I’ve been having some trouble with my commute.
Kansas City, with no functional, centralized public transit system, is a city of freeways. It has byways and beltways, bridges and merges, and, as I lately am painfully aware, near-misses and sheer miracles. Also, it’s summertime, which means construction. And my schedule at the hospital often means a choice between driving at the height of rush hour or sacrificing precious hours I could spend with my family. Or, you know. Sleeping.
Additionally, I have discovered something: there is a lot that we take on faith in rush-hour highway commuting.
You do, anyway. I, on the other hand, just haven’t been able to get with the rhythm. Not lately. I want more information, you see. What is that car going to do? And that one over there? And—ohmygosh—there’s a huge truck in my way and an entire lane obscured from view. And he’s braking and she’s coming over and I have to move right now but I can’t and—
This is new. I have spent a total of seven years making some version of an urban highway commute, but until now, I never noticed the rules.
You probably haven’t either—we drive largely with our bodies, and if you’ve been lucky, there’s likely been no reason for your head to become overly involved.
Suddenly, though, I’m as a stranger in a strange land on these roads I’ve traveled for my entire adult life. And that means the rules have become as obvious as they are impossible. And they go like this:
Make a plan. Pick your opening. Use your turn signal (this one’s a bonus for non-assholes and those who like to minimize their risk of collision). And finally—and, it should be noted, swiftly—make your move.
I’ve been struggling with all of it. In fact–particularly on those mornings when I cross the Missouri river, take the short ramp that connects one highway with another, and then, in the space of about one minute, merge across FIVE lanes of rush-hour traffic to take a left exit–I find myself remembering days of carefree lane-changes like I’ve lost the Golden Age of Driving.
I’m sure commuting “back then” wasn’t as magical as I’m making them seem in my mind . . . but I do know that things were different.
Because then, I wasn’t skittish.
Because then, I wasn’t scared.
As it turns out, being at the scene of a major accident 36 hours before starting CPE may have had some effects. Especially when stressed. And tied to both a commute in the morning and a midday trek between hospitals. And when absolutely, bone-wearily tired.
But each day, I get up and do it again. And most evenings, I am confronted by the dreaded onramp at Metcalf and 435. Right at 5 p.m.
The main thing is, I can’t ever get on it—there is no space for me, with cars overhanging the intersections for more than a mile before the onramp, people cutting in, and two lanes merging into one just in time to fly into six other lanes (that’s on ONE side, my people) which are moving or not moving as impatience and construction and rush hour dictate.
So that’s happening, or rather it’s not happening, and it’s been taking me 90 minutes on alternate routes to travel home.

on second thought . . .
Meanwhile, I’ve been wanting to explain to you about CPE—what I see, what I hear, how I hold those things in the charged moments, and what I do later with what remains.
I’ve been wanting to share some of the messiness in hopes that you might also see the magic.
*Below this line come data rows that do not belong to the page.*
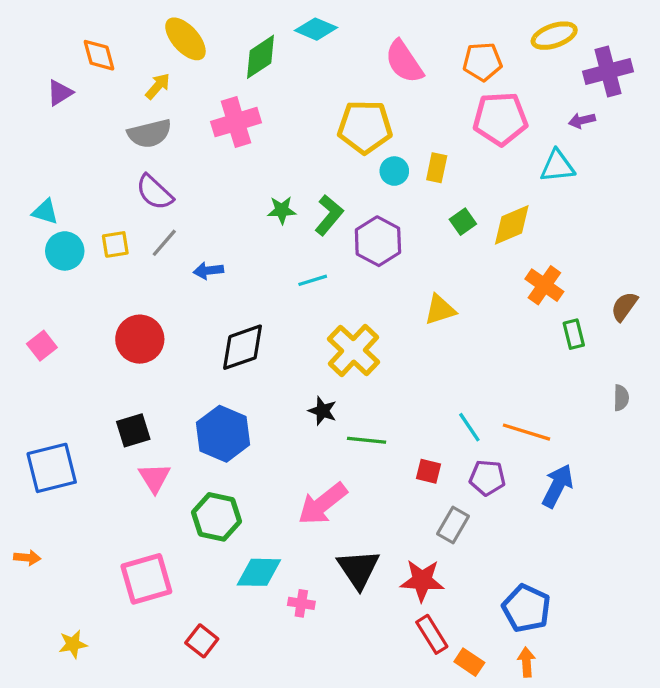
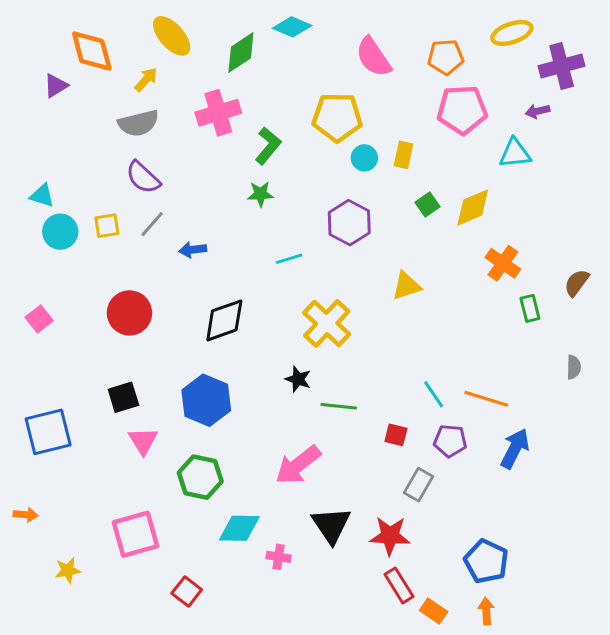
orange diamond: (99, 55) -> (92, 51), size x1.4
green L-shape: (329, 215) -> (268, 146), moved
yellow star: (73, 644) -> (68, 570), moved

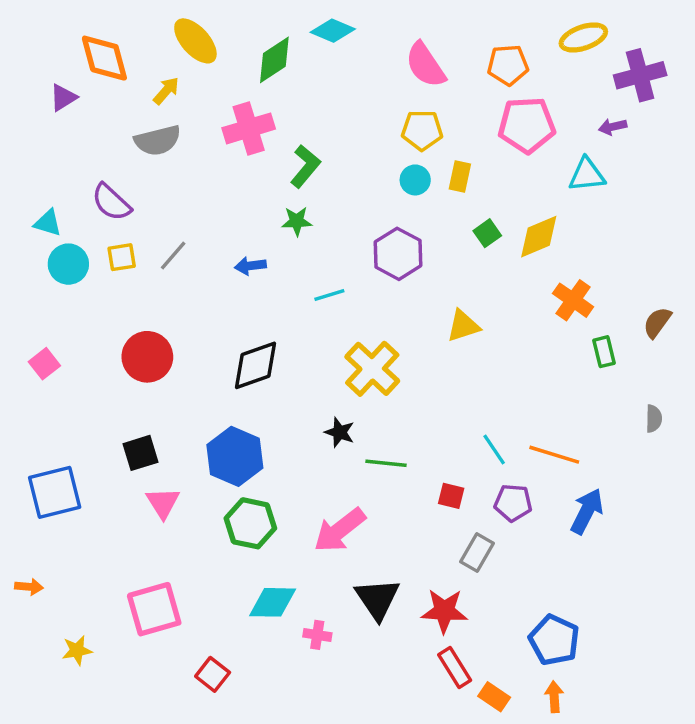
yellow pentagon: (337, 117) -> (422, 130), moved, size x0.7
purple semicircle: (143, 177) -> (111, 202), moved
blue arrow: (193, 250) -> (250, 266), moved
green hexagon: (200, 477) -> (250, 523), moved

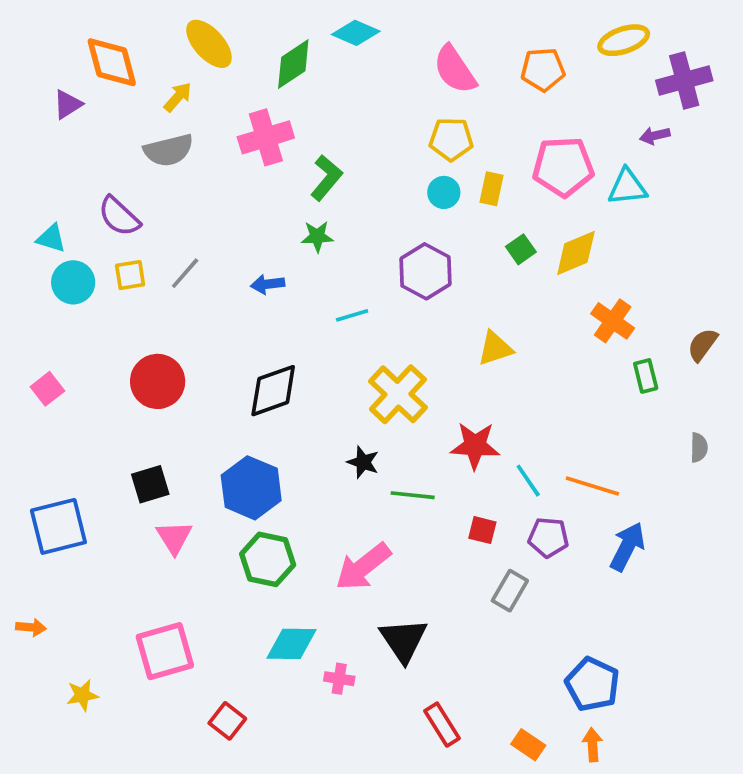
pink pentagon: (527, 125) -> (563, 167), moved
red star: (444, 611) -> (475, 446), moved
red rectangle: (455, 668) -> (442, 725), moved

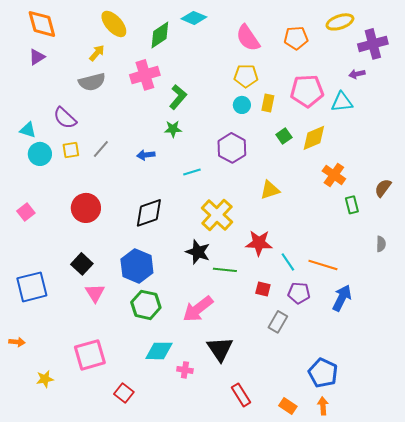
orange diamond: (112, 62) -> (42, 24), moved
black star: (363, 462) -> (198, 252), size x1.4
black square: (150, 484) -> (82, 264), turned -30

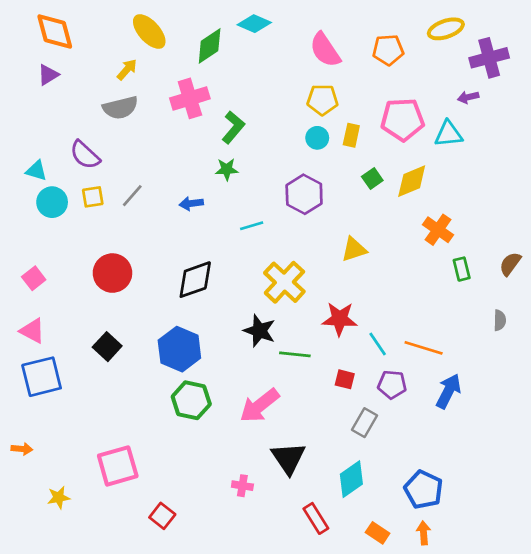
brown semicircle: (383, 188) -> (510, 264), moved
pink triangle: (95, 293) -> (32, 331), moved, turned -30
cyan diamond: (159, 351) -> (351, 479), moved, turned -36

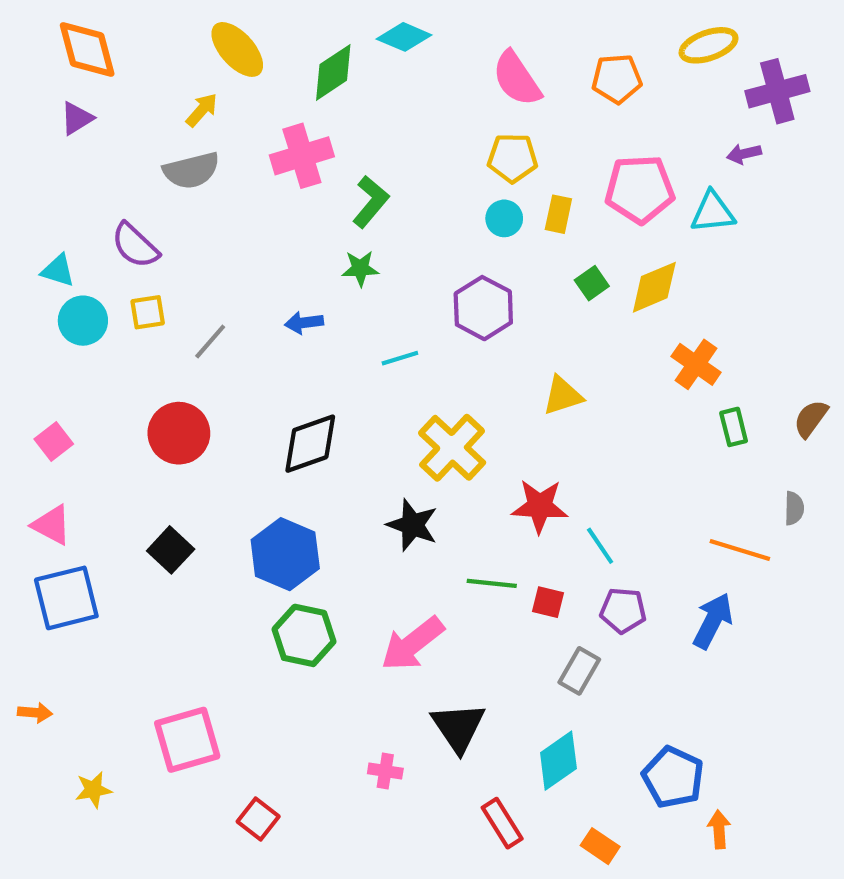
gray line: (132, 196) -> (210, 341), moved
orange line: (424, 348) -> (740, 550), moved
green line: (295, 354) -> (492, 583), moved
orange arrow: (424, 533) -> (719, 829), moved

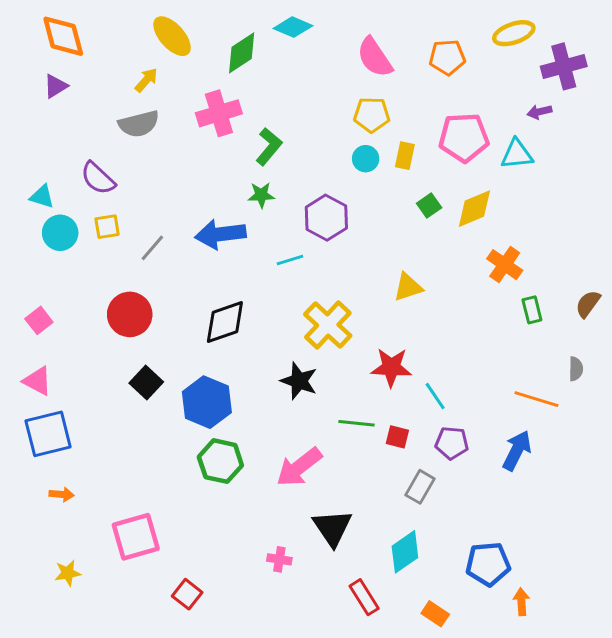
purple hexagon: (483, 308) -> (326, 218), moved
blue arrow: (304, 323) -> (220, 234), size x1.8
black square: (171, 550) -> (146, 382), moved
orange arrow: (35, 713) -> (62, 494), moved
blue pentagon: (673, 777) -> (488, 564), turned -30

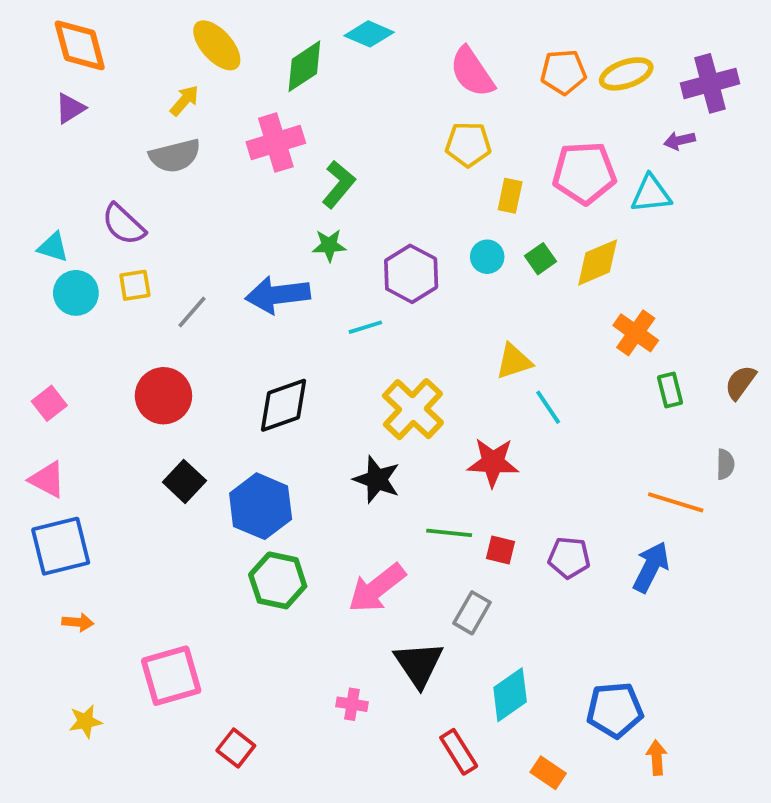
yellow ellipse: (514, 33) -> (626, 74), moved
cyan circle: (366, 159) -> (487, 257), moved
cyan line: (435, 396) -> (548, 407), moved
gray rectangle: (420, 487) -> (472, 613), moved

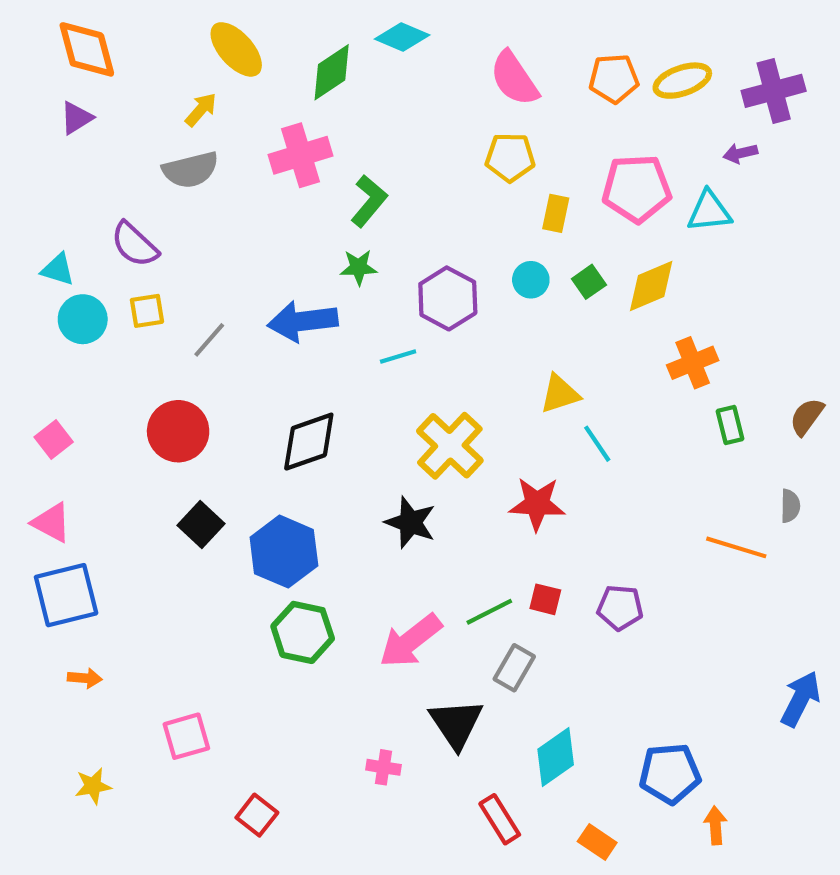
orange cross: (636, 333) -> (693, 363), turned 33
green line: (449, 533) -> (489, 612), moved, turned -33
blue arrow: (651, 567) -> (801, 699), moved
pink square: (171, 676) -> (186, 736), size x0.7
I’ve been hoping to communicate, somehow, my fledgling understanding of what all of this means in the larger process of growing into ministry.
But I’m not ready yet.
So I won’t tell you that I’m learning about ministerial authority when I claim my space in the trauma bay, or work alongside the medical team, or stand in front of an altar in a chapel not my own.
I won’t assert that I’m learning about God in every patient room, about my faith every time I record a name in the “death book,” about myself in the moments that I spend on my knees in the chapel.
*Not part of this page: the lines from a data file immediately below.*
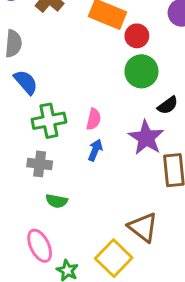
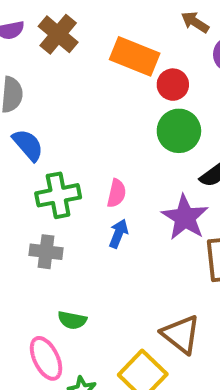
green semicircle: (57, 201) -> (72, 320), moved

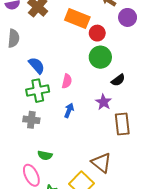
blue semicircle: (28, 145) -> (37, 65), moved
pink semicircle: (116, 193) -> (67, 81), moved
purple star: (185, 217) -> (103, 102), size x0.7

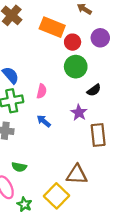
purple circle: (128, 17) -> (100, 38), moved
blue arrow: (69, 110) -> (44, 121), turned -72
brown triangle: (101, 163) -> (77, 174), turned -35

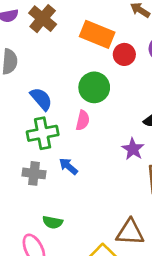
green circle: (76, 67) -> (94, 87), moved
blue arrow: (44, 121) -> (68, 166), moved

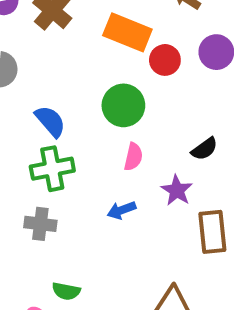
pink semicircle: (83, 120) -> (133, 157), moved
blue arrow: (68, 166) -> (121, 210), moved, turned -60

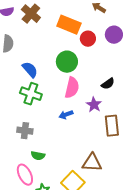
pink semicircle: (133, 157) -> (72, 88), size x1.5
green cross: (52, 169) -> (31, 94), turned 30
gray cross: (40, 224) -> (25, 131), moved

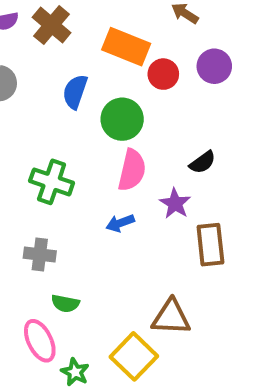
blue semicircle: (30, 70) -> (75, 92), moved, turned -120

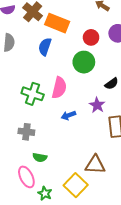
orange rectangle: (126, 47) -> (57, 23), moved
green circle: (122, 119) -> (84, 62), moved
pink semicircle: (132, 170) -> (59, 88), moved

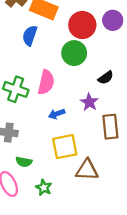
red circle: (91, 37) -> (82, 25), size x1.5
yellow square: (76, 185) -> (65, 147), moved, turned 35
green star: (45, 193) -> (44, 188), moved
I won’t describe how I’ve learned patience in the refraining from clobbering, or perseverance in the wanting to quit.
And I will say when I struggle as hard as I have been lately with theology . . . in fact, with life . . . it’s challenging to decide whether I’m assigning meaning out of truth or out of need.
Which means that perhaps it’s suspect even to link these things.
So I won’t try. No point. Not yet.
Instead, I will just tell you this:
I’ve been doing CPE.
The experience, taken in total, has been one of the hardest things I’ve ever done.
I fight several battles every day. And while my toughest opponent is myself, what I’m learning is how to stand my ground with everyone else.
And that when I do that, even by myself, I am not alone.
And today, my people, I got on that road.
The one that leads to my home.
There were just as many cars as before.
There was no magical open space.
But then I made one.
Out of a possibility.
I hooted. And cheered. I made it home in 45 minutes.
And I am going–in the same way that I will definitely hold hands and invoke Spirit and be present–to do it again tomorrow.